→ TASK OBJECTIVE
Lines that contain "Thomas" are to be copied from the material, every one of them.

→ DATA
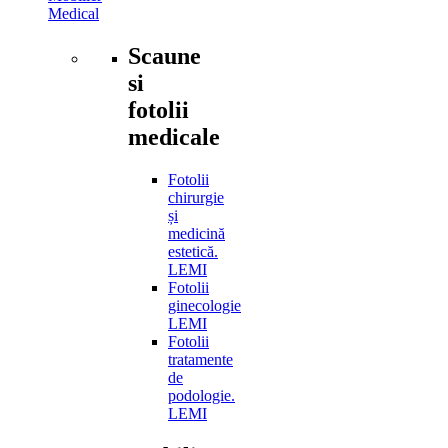
Medical
Scaune
si
fotolii
medicale
Fotolii
chirurgie
și
medicină
estetică.
LEMI
Fotolii
ginecologie
LEMI
Fotolii
tratamente
de
podologie.
LEMI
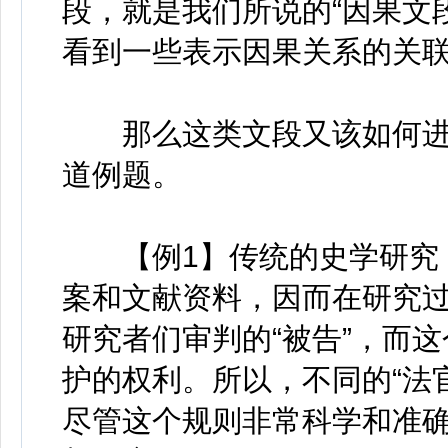
段，就是我们所说的“因果文
看到一些表示因果关系的关联词
那么这类文段又该如何进行
道例题。
【例1】传统的史学研究，
案和文献资料，因而在研究过
研究者们审判的“被告”，而
护的权利。所以，不同的“法
尽管这个规则非常科学和准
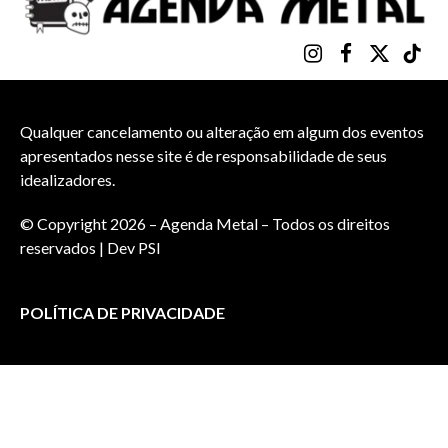
Instagram
Facebook
X
TikTo
(Twitter)
Qualquer cancelamento ou alteração em algum dos eventos
apresentados nesse site é de responsabilidade de seus
idealizadores.
© Copyright 2026 – Agenda Metal – Todos os direitos
reservados | Dev
PSI
POLÍTICA DE PRIVACIDADE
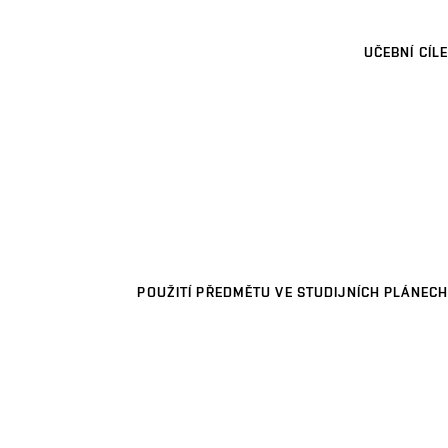
UČEBNÍ CÍLE
POUŽITÍ PŘEDMĚTU VE STUDIJNÍCH PLÁNECH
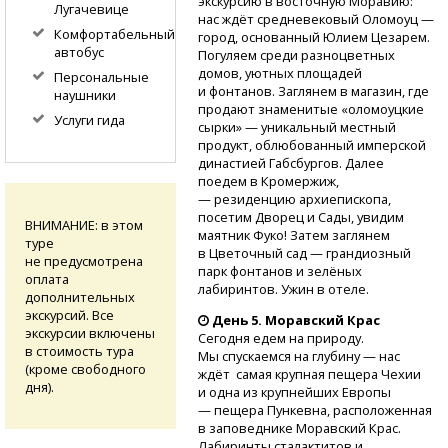
экскурсию в восточную Моравию:
Лугачевице
нас ждёт средневековый Оломоуц —
Комфортабельный
город, основанный Юлием Цезарем.
автобус
Погуляем среди разноцветных
домов, уютных площадей
Персональные
и фонтанов. Заглянем в магазин, где
наушники
продают знаменитые «оломоуцкие
Услуги гида
сырки» — уникальный местный
продукт, облюбованный имперской
династией Габсбургов. Далее
поедем в Кромержиж,
— резиденцию архиепископа,
посетим Дворец и Сады, увидим
ВНИМАНИЕ: в этом
маятник Фуко! Затем заглянем
туре
в Цветочный сад — грандиозный
не предусмотрена
парк фонтанов и зелёных
оплата
лабиринтов. Ужин в отеле.
дополнительных
экскурсий. Все
День 5. Моравский Крас
экскурсии включены
Сегодня едем на природу.
в стоимость тура
Мы спускаемся на глубину — нас
(кроме свободного
ждёт самая крупная пещера Чехии
дня).
и одна из крупнейших Европы
— пещера Пункевна, расположенная
в заповеднике Моравский Крас.
Лабиринты сталактитов и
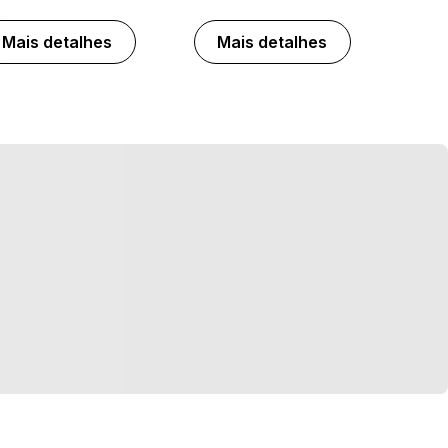
Mais detalhes
Mais detalhes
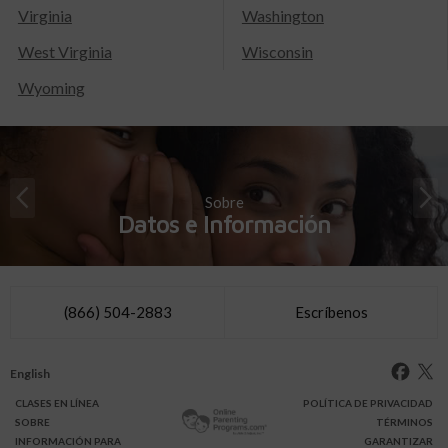
Virginia
Washington
West Virginia
Wisconsin
Wyoming
Sobre
Datos e Información
(866) 504-2883
Escríbenos
English
CLASES
EN LÍNEA
POLÍTICA DE PRIVACIDAD
SOBRE
TÉRMINOS
INFO
RMACIÓN
PARA
GARANTIZAR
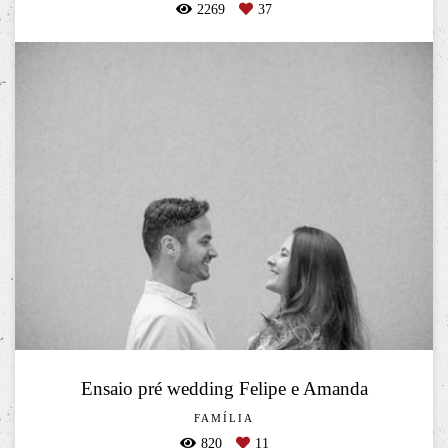
2269
37
Ensaio pré wedding Felipe e Amanda
FAMÍLIA
820
11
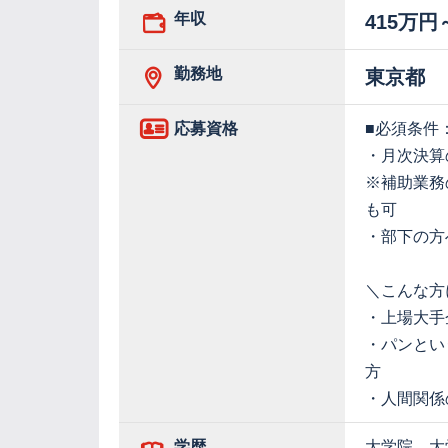
年収
415万円
勤務地
東京都
応募資格
■必須条件
・月次決算
※補助業務
も可
・部下の方
＼こんな方
・上場大手
・パンとい
方
・人間関係
学歴
大学院、大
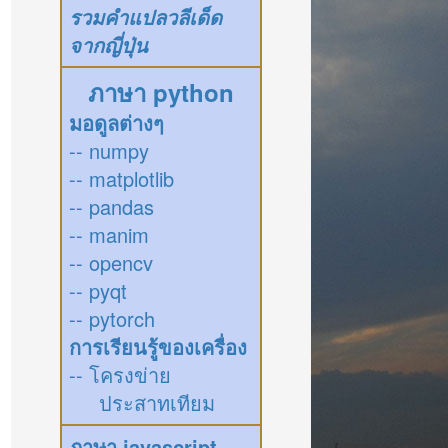
รวมคำแปลวลีเด็ด
จากญี่ปุ่น
ภาษา python
มอดูลต่างๆ
-- numpy
-- matplotlib
-- pandas
-- manim
-- opencv
-- pyqt
-- pytorch
การเรียนรู้ของเครื่อง
-- โครงข่าย
ประสาทเทียม
ภาษา javascript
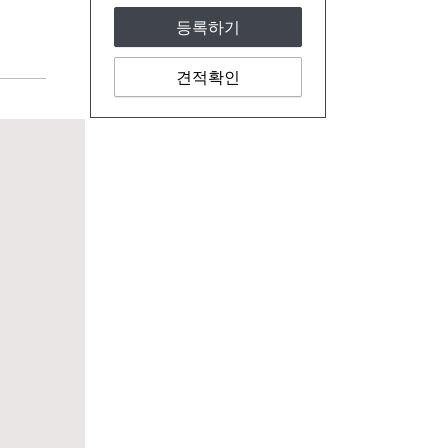
등록하기
견적확인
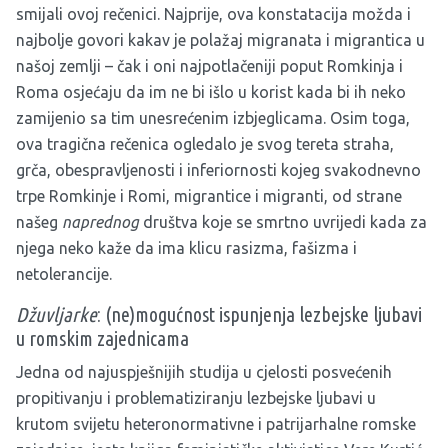
smijali ovoj rečenici. Najprije, ova konstatacija možda i
najbolje govori kakav je polažaj migranata i migrantica u
našoj zemlji – čak i oni najpotlačeniji poput Romkinja i
Roma osjećaju da im ne bi išlo u korist kada bi ih neko
zamijenio sa tim unesrećenim izbjeglicama. Osim toga,
ova tragična rečenica ogledalo je svog tereta straha,
grča, obespravljenosti i inferiornosti kojeg svakodnevno
trpe Romkinje i Romi, migrantice i migranti, od strane
našeg
naprednog
društva koje se smrtno uvrijedi kada za
njega neko kaže da ima klicu rasizma, fašizma i
netolerancije.
Džuvljarke
: (ne)mogućnost ispunjenja lezbejske ljubavi
u romskim zajednicama
Jedna od najuspješnijih studija u cjelosti posvećenih
propitivanju i problematiziranju lezbejske ljubavi u
krutom svijetu heteronormativne i patrijarhalne romske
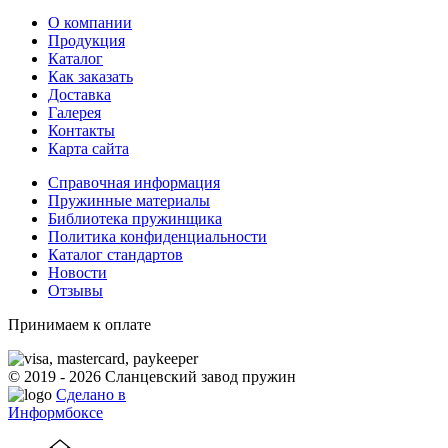
О компании
Продукция
Каталог
Как заказать
Доставка
Галерея
Контакты
Карта сайта
Справочная информация
Пружинные материалы
Библиотека пружинщика
Политика конфиденциальности
Каталог стандартов
Новости
Отзывы
Принимаем к оплате
© 2019 - 2026 Сланцевский завод пружин
Сделано в
Информбоксе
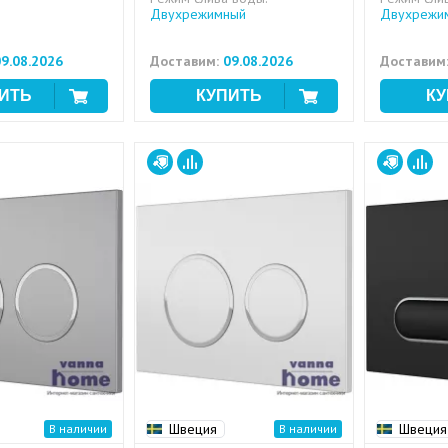
Двухрежимный
Двухрежи
9.08.2026
Доставим:
09.08.2026
Доставим
Швеция
Швеция
В наличии
В наличии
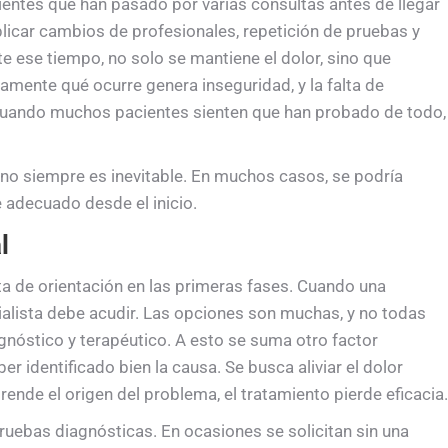
entes que han pasado por varias consultas antes de llegar
plicar cambios de profesionales, repetición de pruebas y
e ese tiempo, no solo se mantiene el dolor, sino que
amente qué ocurre genera inseguridad, y la falta de
 cuando muchos pacientes sienten que han probado de todo,
no siempre es inevitable. En muchos casos, se podría
 adecuado desde el inicio.
l
alta de orientación en las primeras fases. Cuando una
ialista debe acudir. Las opciones son muchas, y no todas
nóstico y terapéutico. A esto se suma otro factor
er identificado bien la causa. Se busca aliviar el dolor
rende el origen del problema, el tratamiento pierde eficacia.
 pruebas diagnósticas. En ocasiones se solicitan sin una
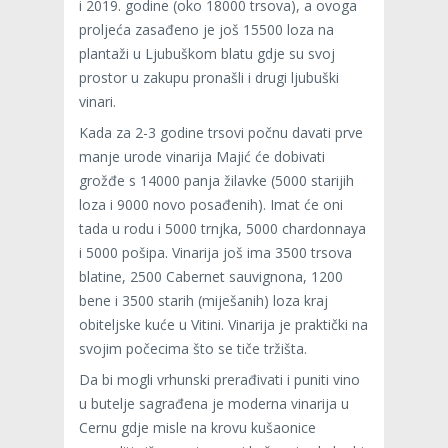
i 2019. godine (oko 18000 trsova), a ovoga
proljeća zasađeno je još 15500 loza na
plantaži u Ljubuškom blatu gdje su svoj
prostor u zakupu pronašli i drugi ljubuški
vinari.
Kada za 2-3 godine trsovi počnu davati prve
manje urode vinarija Majić će dobivati
grožđe s 14000 panja žilavke (5000 starijih
loza i 9000 novo posađenih). Imat će oni
tada u rodu i 5000 trnjka, 5000 chardonnaya
i 5000 pošipa. Vinarija još ima 3500 trsova
blatine, 2500 Cabernet sauvignona, 1200
bene i 3500 starih (miješanih) loza kraj
obiteljske kuće u Vitini. Vinarija je praktički na
svojim počecima što se tiče tržišta.
Da bi mogli vrhunski prerađivati i puniti vino
u butelje sagrađena je moderna vinarija u
Cernu gdje misle na krovu kušaonice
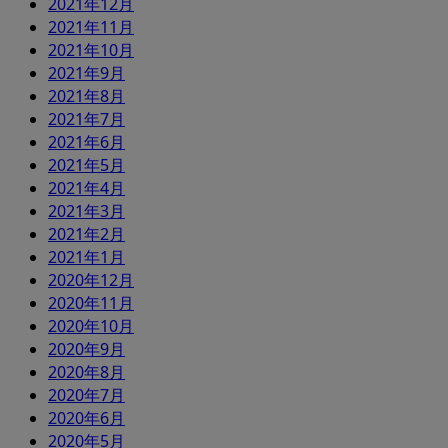
2021年12月
2021年11月
2021年10月
2021年9月
2021年8月
2021年7月
2021年6月
2021年5月
2021年4月
2021年3月
2021年2月
2021年1月
2020年12月
2020年11月
2020年10月
2020年9月
2020年8月
2020年7月
2020年6月
2020年5月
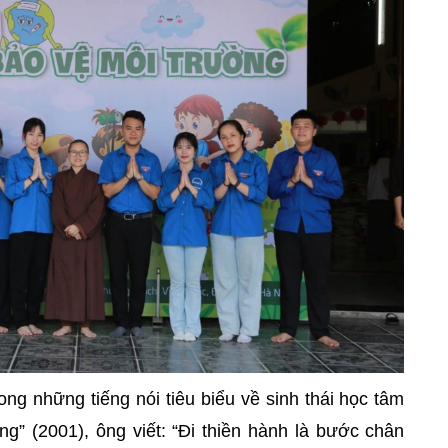
ng những tiếng nói tiêu biểu về sinh thái học tâm
ng” (2001), ông viết: “Đi thiền hành là bước chân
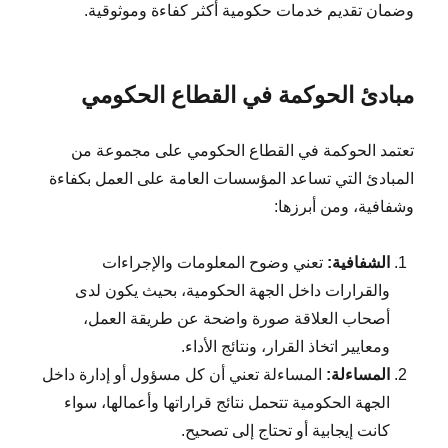
وضمان تقديم خدمات حكومية أكثر كفاءة وموثوقية.
مبادئ الحوكمة في القطاع الحكومي
تعتمد الحوكمة في القطاع الحكومي على مجموعة من
المبادئ التي تساعد المؤسسات العامة على العمل بكفاءة
وشفافية، ومن أبرزها:
الشفافية:
تعني وضوح المعلومات والإجراءات
والقرارات داخل الجهة الحكومية، بحيث يكون لدى
أصحاب العلاقة صورة واضحة عن طريقة العمل،
ومعايير اتخاذ القرار، ونتائج الأداء.
المساءلة:
المساءلة تعني أن كل مسؤول أو إدارة داخل
الجهة الحكومية تتحمل نتائج قراراتها وأعمالها، سواء
كانت إيجابية أو تحتاج إلى تصحيح.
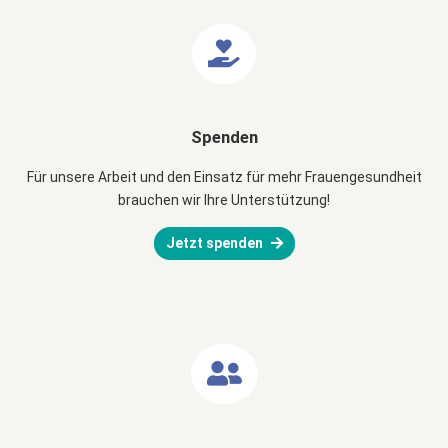
Spenden
Für unsere Arbeit und den Einsatz für mehr Frauengesundheit
brauchen wir Ihre Unterstützung!
Jetzt spenden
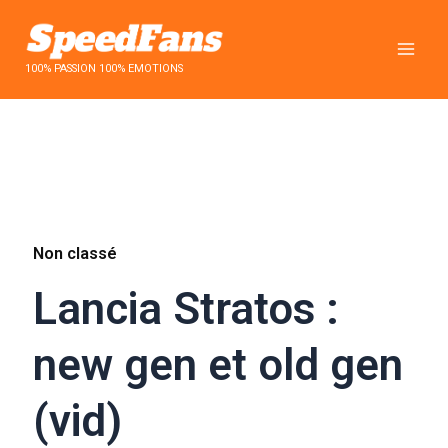
Aller
au
contenu
100% PASSION 100% EMOTIONS
Non classé
Lancia Stratos :
new gen et old gen
(vid)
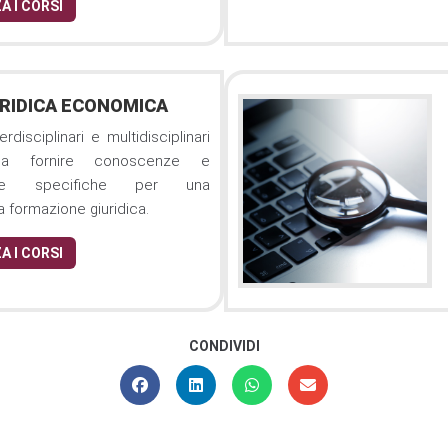
A I CORSI
URIDICA ECONOMICA
erdisciplinari e multidisciplinari
ti a fornire conoscenze e
ze specifiche per una
 formazione giuridica.
A I CORSI
CONDIVIDI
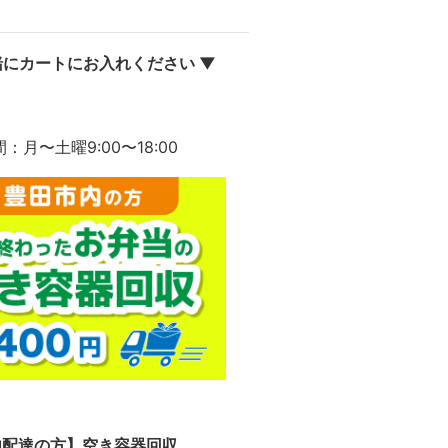
にカートにお入れください ▼
間：月〜土曜9:00〜18:00
内配達の方】空き容器回収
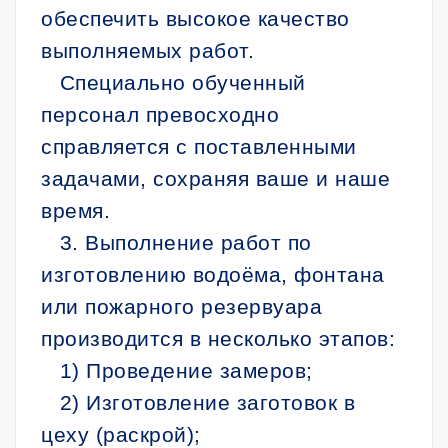
обеспечить высокое качество
выполняемых работ.
Специально обученный
персонал превосходно
справляется с поставленными
задачами, сохраняя ваше и наше
время.
3. Выполнение работ по
изготовлению водоёма, фонтана
или пожарного резервуара
производится в несколько этапов:
1) Проведение замеров;
2) Изготовление заготовок в
цеху (раскрой);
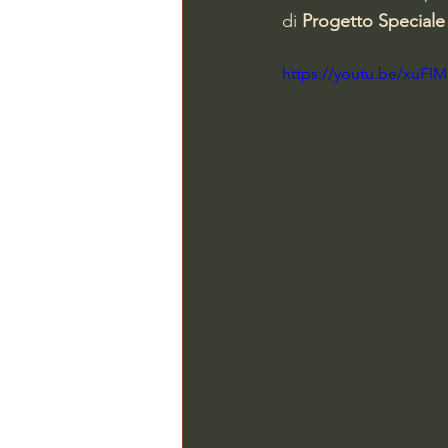
di 
Progetto Speciale
https://youtu.be/xuF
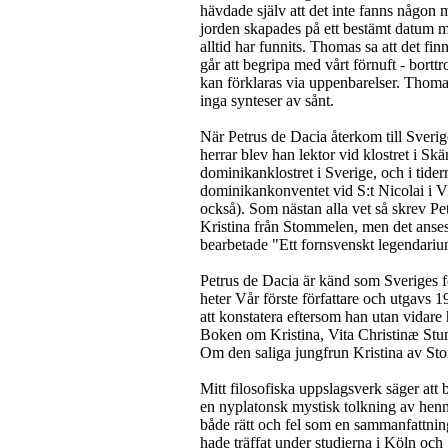
hävdade själv att det inte fanns någon m
jorden skapades på ett bestämt datum m
alltid har funnits. Thomas sa att det fin
går att begripa med vårt förnuft - bortt
kan förklaras via uppenbarelser. Thomas
inga synteser av sånt.
När Petrus de Dacia återkom till Sverige
herrar blev han lektor vid klostret i Skä
dominikanklostret i Sverige, och i tider
dominikankonventet vid S:t Nicolai i Vi
också). Som nästan alla vet så skrev P
Kristina från Stommelen, men det anse
bearbetade "Ett fornsvenskt legendariu
Petrus de Dacia är känd som Sveriges f
heter Vår förste författare och utgavs 1
att konstatera eftersom han utan vidare 
Boken om Kristina, Vita Christinæ Stum
Om den saliga jungfrun Kristina av St
Mitt filosofiska uppslagsverk säger att
en nyplatonsk mystisk tolkning av henne
både rätt och fel som en sammanfattnin
hade träffat under studierna i Köln och 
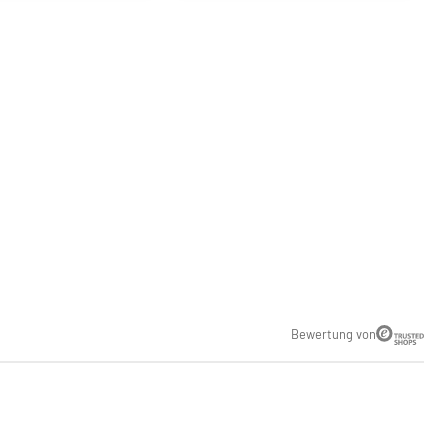
Bewertung von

→ REPLY TO THE TASK
alltid har funnits. Thomas sa att det fin
kan förklaras via uppenbarelser. Thomas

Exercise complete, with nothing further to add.